If you have time, you can listen to Johnson’s statement here. Note his consistently apologetic and humble tone, beginning with a personal apology to the gentlemen who had been arrested. Using “reprehensible” to describe what happened and stating unequivocally that the gentlemen did not deserve the treatment they got clearly indicated that the company was aware it was in the wrong.

Johnson took personal accountability by saying he was to blame. He also promised to institute measures to ensure it will not happen again. In line with this, Starbucks conducted a racial bias training for its U.S. employees.

This crisis did not leave Starbucks unscathed. For instance, the company had to pay an undisclosed amount to the gentlemen involved in the incident and, just recently, it lost in a suit filed by a regional manager who was fired one month after the incident (the jury awarded the employee $25.6 million).

Even so, Starbucks’ swift response, especially how the CEO communicated his personal and the company’s “mea culpas” through his language and actions during and after the crisis, might have saved the company from a worse fate.

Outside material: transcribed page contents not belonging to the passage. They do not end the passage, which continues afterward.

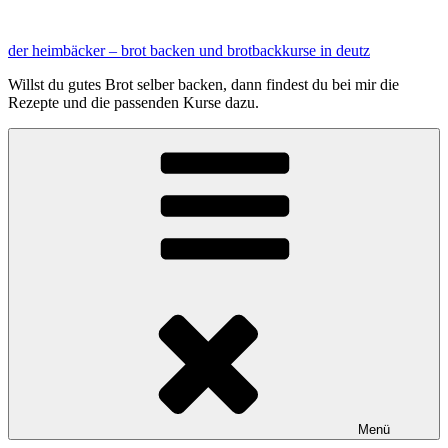
Zum
Inhalt
der heimbäcker – brot backen und brotbackkurse in deutz
springen
Willst du gutes Brot selber backen, dann findest du bei mir die
Rezepte und die passenden Kurse dazu.
Menü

Learn to Communicate (Well) in a Crisis

When a company is experiencing a crisis, especially for something it did wrong, its leadership and spokespersons have two choices. They can respond quickly, acknowledge the matter, apologize, and take personal accountability. Alternatively, they can ignore the problem, shift the blame to another party, and hope the issue soon goes away.

If you’re wondering which option is the right course of action, think back to 2017, specifically the incident involving Dr. David Dao and United Airlines. When it happened, United’s CEO blamed Dao and called him belligerent and disruptive. Consequently, the public responded with #boycottUnited hashtags. In the end, the company accepted full responsibility, but at that point, the damage had already been done.

Just in case it’s not clear, when in a crisis, always address the issue promptly and sincerely accept responsibility, especially if it’s due to your mistake, then talk to a business advisory company to explore future steps and your risk mitigation options.

Finally, to ensure key personnel (including your CEO and company spokespersons) are prepared to address the media and the public when a crisis strikes, make them undergo media training.